At last year’s Super Bowl, attendees gobbled up nearly 16 terabytes of data across the Verizon, AT&T, T-Mobile, and Sprint networks, with Verizon customers taking the crown for highest usage at 7 TB. But last week’s inauguration of Donald Trump produced an even higher data usage total, with AT&T, Verizon, and Sprint customers on the National Mall sucking up a whopping 18.4 TB of data.
So it’s no surprise carriers are beefing up their networks for the next big day, but how exactly are they doing it?
Verizon has been at work in Houston for some time, having started prep for Super Bowl 51 even before the close of last year’s game.

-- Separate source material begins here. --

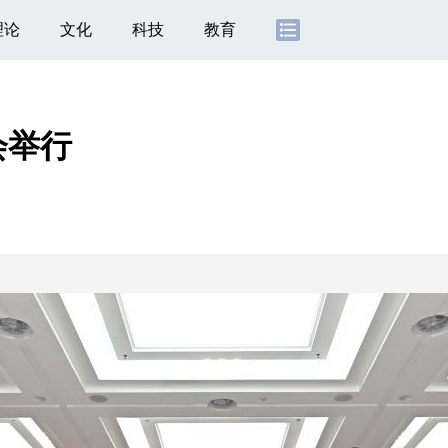
理论
文化
科技
教育
会举行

As of last February, Verizon said it had already invested more than $40 million to construct and activate a new Distributed Antenna System (DAS) at Houston’s NRG Stadium. The system consists of 783 antennas placed throughout the facility and is designed to increase capacity by four times over the previous system, the carrier said. Verizon said it deployed an Outdoor Distributed Antenna System (ODAS) in the parking and tailgating areas of the stadium to further boost capacity.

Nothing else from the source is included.